I think you misinterpret my comments on SUP fishing. I enjoy people catching fish and SUP can go where it takes a long run from an Inlet in a big boat with a modicum of effort. Please post the Vid again if you have it.

A friend of mine smokes the Big Drum on Trout rods most years on the OBX out of a beach launched Kayak.

I used to launch heavy-duty Grumman welded skiffs in the OBX surf. Issue with the OBX is the wind always comes up in the Afternoons and a flat calm morning with glassy seas can turn into a Killer when the winds kick up the swells.
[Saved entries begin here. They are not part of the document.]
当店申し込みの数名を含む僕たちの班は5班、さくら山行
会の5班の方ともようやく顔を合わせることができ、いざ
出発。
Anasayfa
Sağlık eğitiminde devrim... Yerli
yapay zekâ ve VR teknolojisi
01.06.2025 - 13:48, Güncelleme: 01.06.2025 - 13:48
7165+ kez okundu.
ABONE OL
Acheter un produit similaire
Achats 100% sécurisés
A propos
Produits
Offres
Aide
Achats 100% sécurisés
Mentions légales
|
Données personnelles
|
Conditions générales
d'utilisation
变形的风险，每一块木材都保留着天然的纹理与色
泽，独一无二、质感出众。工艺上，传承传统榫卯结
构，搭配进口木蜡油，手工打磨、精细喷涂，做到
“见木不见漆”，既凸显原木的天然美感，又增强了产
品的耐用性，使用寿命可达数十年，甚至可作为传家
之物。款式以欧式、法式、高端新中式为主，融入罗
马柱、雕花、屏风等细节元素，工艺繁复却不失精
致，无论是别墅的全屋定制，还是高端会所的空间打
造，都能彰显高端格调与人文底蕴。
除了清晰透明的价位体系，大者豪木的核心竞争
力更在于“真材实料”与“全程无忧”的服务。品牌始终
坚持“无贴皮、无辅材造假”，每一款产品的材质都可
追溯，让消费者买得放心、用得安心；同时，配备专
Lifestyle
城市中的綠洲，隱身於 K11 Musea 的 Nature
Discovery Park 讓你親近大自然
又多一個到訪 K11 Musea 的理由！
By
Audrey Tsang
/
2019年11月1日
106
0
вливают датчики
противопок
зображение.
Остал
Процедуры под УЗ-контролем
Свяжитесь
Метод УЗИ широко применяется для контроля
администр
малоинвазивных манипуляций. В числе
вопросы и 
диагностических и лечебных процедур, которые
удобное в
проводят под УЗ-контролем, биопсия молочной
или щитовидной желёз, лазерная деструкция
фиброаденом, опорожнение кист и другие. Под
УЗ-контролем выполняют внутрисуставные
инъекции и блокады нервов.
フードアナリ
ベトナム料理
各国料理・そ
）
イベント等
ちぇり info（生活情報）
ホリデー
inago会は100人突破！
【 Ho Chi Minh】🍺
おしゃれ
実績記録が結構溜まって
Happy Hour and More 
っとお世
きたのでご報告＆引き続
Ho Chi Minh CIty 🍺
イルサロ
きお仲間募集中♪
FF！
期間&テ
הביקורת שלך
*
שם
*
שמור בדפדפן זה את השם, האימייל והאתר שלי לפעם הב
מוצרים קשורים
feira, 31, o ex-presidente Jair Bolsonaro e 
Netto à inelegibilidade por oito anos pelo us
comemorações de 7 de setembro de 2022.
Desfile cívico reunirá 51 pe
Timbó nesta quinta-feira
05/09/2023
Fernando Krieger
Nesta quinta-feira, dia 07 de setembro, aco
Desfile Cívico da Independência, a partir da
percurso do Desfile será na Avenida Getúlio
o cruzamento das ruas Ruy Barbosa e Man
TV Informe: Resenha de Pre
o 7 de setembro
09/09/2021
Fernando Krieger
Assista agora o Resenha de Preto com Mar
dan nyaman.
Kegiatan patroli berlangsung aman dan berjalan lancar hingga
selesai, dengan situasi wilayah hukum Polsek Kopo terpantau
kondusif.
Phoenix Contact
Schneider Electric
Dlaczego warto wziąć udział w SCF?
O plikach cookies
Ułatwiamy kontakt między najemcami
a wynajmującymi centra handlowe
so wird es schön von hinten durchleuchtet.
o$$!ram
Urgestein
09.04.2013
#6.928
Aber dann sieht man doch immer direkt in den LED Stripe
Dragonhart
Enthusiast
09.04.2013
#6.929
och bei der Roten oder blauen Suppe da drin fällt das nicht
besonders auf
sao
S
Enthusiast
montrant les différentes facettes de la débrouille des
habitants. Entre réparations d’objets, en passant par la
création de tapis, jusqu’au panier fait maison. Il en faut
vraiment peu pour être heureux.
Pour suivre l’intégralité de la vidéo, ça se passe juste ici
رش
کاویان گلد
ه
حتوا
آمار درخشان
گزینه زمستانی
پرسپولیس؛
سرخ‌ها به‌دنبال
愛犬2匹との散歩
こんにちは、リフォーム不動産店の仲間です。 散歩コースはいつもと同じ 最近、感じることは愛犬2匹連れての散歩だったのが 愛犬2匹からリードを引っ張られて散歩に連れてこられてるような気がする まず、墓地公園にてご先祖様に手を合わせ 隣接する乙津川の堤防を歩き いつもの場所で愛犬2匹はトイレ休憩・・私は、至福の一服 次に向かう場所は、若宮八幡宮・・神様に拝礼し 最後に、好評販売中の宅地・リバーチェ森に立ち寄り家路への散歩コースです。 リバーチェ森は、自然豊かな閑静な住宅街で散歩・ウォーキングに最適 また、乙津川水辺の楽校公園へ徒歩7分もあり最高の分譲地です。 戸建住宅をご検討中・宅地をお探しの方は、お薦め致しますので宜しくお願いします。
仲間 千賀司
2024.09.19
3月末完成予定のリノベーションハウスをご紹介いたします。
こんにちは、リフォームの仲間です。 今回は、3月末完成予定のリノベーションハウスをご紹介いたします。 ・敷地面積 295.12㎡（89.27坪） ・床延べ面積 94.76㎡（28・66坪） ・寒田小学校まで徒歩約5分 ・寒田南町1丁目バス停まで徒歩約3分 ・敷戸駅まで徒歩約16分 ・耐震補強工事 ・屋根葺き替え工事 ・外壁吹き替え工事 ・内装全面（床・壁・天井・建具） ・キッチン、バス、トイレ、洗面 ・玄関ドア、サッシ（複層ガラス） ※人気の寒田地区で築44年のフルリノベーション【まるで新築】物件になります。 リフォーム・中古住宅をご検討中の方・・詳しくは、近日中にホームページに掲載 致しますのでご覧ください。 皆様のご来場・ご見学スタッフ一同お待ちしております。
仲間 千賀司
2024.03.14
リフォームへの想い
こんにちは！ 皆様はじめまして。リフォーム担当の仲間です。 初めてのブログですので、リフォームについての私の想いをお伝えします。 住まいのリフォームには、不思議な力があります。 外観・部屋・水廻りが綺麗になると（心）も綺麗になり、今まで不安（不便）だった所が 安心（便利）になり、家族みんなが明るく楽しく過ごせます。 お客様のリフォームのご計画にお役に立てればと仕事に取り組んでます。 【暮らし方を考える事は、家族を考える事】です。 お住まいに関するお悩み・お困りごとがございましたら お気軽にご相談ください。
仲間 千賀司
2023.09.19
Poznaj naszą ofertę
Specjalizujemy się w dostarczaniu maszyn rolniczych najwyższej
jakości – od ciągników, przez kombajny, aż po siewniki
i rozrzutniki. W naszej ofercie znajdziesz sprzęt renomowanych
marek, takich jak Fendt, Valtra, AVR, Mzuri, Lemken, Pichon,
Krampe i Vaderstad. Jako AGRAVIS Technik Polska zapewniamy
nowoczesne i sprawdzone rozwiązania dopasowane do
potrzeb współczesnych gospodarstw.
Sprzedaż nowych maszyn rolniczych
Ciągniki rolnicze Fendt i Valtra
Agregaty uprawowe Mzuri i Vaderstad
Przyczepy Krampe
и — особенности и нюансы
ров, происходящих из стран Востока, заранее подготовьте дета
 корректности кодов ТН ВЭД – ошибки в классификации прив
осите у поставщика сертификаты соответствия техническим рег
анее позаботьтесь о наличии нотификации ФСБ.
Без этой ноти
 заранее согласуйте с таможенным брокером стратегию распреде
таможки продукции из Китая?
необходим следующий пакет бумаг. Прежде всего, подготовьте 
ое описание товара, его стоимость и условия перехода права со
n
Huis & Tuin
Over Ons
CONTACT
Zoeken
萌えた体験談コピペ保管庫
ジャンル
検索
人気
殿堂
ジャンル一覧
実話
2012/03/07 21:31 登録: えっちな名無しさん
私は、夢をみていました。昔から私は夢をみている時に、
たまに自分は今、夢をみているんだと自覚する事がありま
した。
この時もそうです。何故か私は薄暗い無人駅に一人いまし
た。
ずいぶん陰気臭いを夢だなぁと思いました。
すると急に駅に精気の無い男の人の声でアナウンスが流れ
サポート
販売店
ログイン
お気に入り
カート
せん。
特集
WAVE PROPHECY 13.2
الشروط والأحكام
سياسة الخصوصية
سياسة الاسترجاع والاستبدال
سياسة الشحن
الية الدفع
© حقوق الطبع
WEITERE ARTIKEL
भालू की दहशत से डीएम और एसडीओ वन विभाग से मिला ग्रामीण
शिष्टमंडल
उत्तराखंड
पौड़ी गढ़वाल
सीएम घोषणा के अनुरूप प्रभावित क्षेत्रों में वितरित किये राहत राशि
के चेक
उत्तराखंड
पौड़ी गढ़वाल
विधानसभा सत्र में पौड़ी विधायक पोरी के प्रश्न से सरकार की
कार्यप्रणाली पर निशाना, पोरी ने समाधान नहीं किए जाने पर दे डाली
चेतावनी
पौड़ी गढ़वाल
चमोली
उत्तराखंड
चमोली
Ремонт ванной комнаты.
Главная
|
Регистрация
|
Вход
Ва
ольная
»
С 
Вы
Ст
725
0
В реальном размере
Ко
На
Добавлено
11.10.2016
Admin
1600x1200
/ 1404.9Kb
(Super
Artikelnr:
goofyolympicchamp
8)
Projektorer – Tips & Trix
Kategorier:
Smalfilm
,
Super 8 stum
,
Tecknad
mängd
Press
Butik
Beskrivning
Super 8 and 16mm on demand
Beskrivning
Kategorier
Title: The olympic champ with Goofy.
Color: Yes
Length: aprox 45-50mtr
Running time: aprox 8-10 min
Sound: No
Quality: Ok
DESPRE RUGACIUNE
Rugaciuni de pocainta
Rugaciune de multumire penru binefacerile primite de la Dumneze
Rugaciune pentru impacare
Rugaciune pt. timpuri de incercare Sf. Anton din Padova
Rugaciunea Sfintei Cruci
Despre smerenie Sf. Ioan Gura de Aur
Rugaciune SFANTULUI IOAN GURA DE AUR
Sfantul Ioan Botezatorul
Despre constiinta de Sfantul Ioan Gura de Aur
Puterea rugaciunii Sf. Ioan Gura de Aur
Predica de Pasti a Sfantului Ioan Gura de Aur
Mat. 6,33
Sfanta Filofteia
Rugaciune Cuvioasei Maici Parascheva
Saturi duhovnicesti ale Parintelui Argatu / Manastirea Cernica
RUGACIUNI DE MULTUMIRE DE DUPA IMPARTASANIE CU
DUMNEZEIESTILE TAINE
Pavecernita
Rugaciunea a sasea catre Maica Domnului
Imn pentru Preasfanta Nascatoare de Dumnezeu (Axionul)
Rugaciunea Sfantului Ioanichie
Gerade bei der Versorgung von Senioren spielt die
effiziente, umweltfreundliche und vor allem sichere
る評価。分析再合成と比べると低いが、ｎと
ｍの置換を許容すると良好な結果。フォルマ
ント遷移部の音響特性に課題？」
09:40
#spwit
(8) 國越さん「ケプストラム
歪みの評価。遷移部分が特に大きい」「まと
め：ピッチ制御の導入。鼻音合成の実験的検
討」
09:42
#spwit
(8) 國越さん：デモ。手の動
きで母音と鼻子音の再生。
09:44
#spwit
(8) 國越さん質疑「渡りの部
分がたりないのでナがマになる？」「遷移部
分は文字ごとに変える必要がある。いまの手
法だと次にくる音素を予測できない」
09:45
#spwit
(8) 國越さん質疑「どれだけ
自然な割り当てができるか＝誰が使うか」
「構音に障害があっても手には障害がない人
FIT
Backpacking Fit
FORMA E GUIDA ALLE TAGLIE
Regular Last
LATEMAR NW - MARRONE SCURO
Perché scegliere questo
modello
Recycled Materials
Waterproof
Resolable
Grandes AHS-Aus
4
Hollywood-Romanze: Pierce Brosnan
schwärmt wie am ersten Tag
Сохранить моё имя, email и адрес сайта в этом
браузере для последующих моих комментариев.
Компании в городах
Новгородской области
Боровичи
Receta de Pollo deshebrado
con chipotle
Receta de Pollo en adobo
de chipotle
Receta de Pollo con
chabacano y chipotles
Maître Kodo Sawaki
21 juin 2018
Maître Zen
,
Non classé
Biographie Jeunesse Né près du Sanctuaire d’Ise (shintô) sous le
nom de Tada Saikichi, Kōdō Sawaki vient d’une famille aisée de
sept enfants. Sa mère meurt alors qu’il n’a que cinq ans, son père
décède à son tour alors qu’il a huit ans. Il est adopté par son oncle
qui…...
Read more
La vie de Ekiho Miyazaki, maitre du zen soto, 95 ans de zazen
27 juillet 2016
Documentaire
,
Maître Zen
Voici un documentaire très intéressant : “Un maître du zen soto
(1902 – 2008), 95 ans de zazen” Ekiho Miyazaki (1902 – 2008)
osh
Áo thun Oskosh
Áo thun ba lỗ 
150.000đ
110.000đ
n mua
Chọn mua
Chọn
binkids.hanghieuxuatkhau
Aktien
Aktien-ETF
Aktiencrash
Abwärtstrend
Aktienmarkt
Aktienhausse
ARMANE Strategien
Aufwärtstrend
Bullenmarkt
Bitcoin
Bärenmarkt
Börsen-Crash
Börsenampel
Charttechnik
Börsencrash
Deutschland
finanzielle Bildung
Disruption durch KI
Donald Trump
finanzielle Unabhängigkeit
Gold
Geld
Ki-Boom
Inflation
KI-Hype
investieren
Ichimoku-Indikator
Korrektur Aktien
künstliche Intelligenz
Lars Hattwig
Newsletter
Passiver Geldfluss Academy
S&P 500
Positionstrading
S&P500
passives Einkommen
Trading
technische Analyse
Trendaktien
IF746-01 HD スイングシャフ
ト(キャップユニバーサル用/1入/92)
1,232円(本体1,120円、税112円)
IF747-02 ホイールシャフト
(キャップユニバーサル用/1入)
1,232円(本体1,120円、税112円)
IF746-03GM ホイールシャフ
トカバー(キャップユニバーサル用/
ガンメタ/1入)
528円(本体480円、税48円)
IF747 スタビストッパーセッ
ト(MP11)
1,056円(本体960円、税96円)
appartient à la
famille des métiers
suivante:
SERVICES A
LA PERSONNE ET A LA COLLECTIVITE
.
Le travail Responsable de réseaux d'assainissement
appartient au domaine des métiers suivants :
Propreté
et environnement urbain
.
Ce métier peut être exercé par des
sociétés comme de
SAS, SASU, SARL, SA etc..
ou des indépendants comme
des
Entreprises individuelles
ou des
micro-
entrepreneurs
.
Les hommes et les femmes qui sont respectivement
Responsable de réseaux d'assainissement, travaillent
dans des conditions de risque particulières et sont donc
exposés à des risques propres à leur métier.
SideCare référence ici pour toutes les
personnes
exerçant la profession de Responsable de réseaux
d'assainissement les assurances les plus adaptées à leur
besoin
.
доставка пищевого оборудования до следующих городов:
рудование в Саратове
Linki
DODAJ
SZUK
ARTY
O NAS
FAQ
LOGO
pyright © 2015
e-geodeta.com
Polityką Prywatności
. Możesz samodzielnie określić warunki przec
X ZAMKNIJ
I used to launch a Jon Boat in the OBX surf and slow row live Menhaden around, actually hooked a large King right at the drop-off of the shore break one afternoon. I managed to flip the Jon Boat coming in after the seas kicked up into high gear and I was concerned about getting impaled my Gaff when I went over the Falls.

I am thinking about a Zodiac as they will be more apt to spare me when I go over the falls which is pretty much inevitable if you go out a lot on the OBX. For some reason I find Kayaks less appealing than small boats for fishing out of the Surf. The Sharks come up and swat and bump my friends Kayak off the OBX surf especially out on Diamond Shoals and I am not about feeling vulnerable on a Kayak or SUP when it is dinner time.

There is some Drone footage of a SUP and White Shark off of Cape Cod this week on the Net, Sharks like SUPs, they taste like chicken.


----------



## solid7 (Dec 31, 2010)

That's why I thought you were breaking my balls... I never posted a SUP video. In fact, the last time I went out on a SUP in the surf, I almost broke my leg on a freakishly mistimed dismount. I exited the board, mistimed a wave, and it slammed into my leg at an angle perpendicular to the breaking wave. Imagine a giant fiberglass hatchet. It really ****ing hurt.

Sorry for the misunderstanding, but it wasn't my vid, unfortunately. Also, I'm not a great surfer, and we rarely get flat enough days to launch a SUP with my limited skill level. I tried to get good at it, but I've spent the last year or so working on an advanced math degree, and it hasn't really done much for my athleticism. I mean... yeah, I can do it. But it's too much like work. The drone is where I want to be.

Around here, we don't contend much with great whites. But the spinners and blacktips are a SUP'er/surfers worst nightmare. Nippy little mother****ers, they are. Apparently, we look like turtles with appendages hanging over the sides. Which makes me think that we'd be in a real bad way, when the odd tiger comes a hunting...


----------